Но вот у своеобразнейшего чикагского коллектива Manual Cinema – перевести ли ‘как кино вручную’, или даже ‘кино ручной работы’ – эти коллизии отрефлексированы, казалось бы, изначально, в самом принципе-модусе работы, придуманном и выбранном. В одной из прежних-ранних вещей, как помню, стилизовался, почти в режиме ‘серьезной пародии’, фильм-нуар, и это придавало особый смысл, ставило жанровую рамку, давало двойное отражение. На открытой взгляду насквозь сцене исполнители метались между рабочими местами – диапроекторами (да-да, теми еще, старозаветными) и экранами-ширмами, столами с заготовками-просветками, микрофонами и прочим музыкально-шумовым инструментарием – и эта-то суета, по своему элагантная и драматичная, и создавала, пожалуй что, театр; а на верхних-больших, собственно проекционных экранах, шел теневой-редуцированный фильм; контрастное соположение и почти цирковая, клоунадная условность всего предприятия и были солью, а с тем и серьезным жестом осмысления.

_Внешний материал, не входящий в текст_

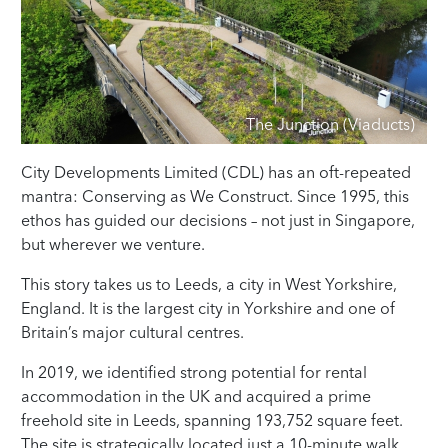
The Junction (Viaducts)
City Developments Limited (CDL) has an oft-repeated
mantra: Conserving as We Construct. Since 1995, this
ethos has guided our decisions – not just in Singapore,
but wherever we venture.
This story takes us to Leeds, a city in West Yorkshire,
England. It is the largest city in Yorkshire and one of
Britain’s major cultural centres.
In 2019, we identified strong potential for rental
accommodation in the UK and acquired a prime
freehold site in Leeds, spanning 193,752 square feet.
The site is strategically located just a 10-minute walk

Сейчас, на фестивальной премьере «Франкенштейна» (Frankenstein), по роману Мэри Шелли, как и по ее биографии, здесь тоже перемешиваются приемы и регистры: на просвет в теневой экран, не скрываясь, ставятся то вырезанные перекладки (или, по-старинке: плоские марионетки), то сами актеры, и даже вместе, в едином кадре, почти не различаясь в абрисах; а на другой позиции, с обратной стороны той же экранной ширмы – они, предметы и люди, уже перед видеокамерой, уже в проекции не силуэтной, но объемной. Тут, в лицевой ипостаси, они как будто тоже стараются стилизовать – на сей раз раннее, немое кино, с его преувеличенной пластикой-мимикой; в расчете на ‘проекцию’ еще и в ином, психологическом смысле: вытеснения-переноса напряжений и комплексов. Насколько проявляется и срабатывает здесь двойное зрение, впрямую и переносно, тоже вопрос – восприятия, опять же, и снова, заново, доверия. Теперь труппа ручного кино – уже слажена, как съемочная группа на выезде; меньше непосредственности почти капустника-пародии, больше техничности и серьеза; и мониторы правят бал, заслоняя допотопную кустарщину. Не победил ли гомункулус, пра-робот Франкенштейн, в опосредованной проекции, театр оживления предмета, кукольную наивную магию; какой тенью застилает нынче экран сцену или как ее просветляет и раздвигает – еще один, отдельный вопрос.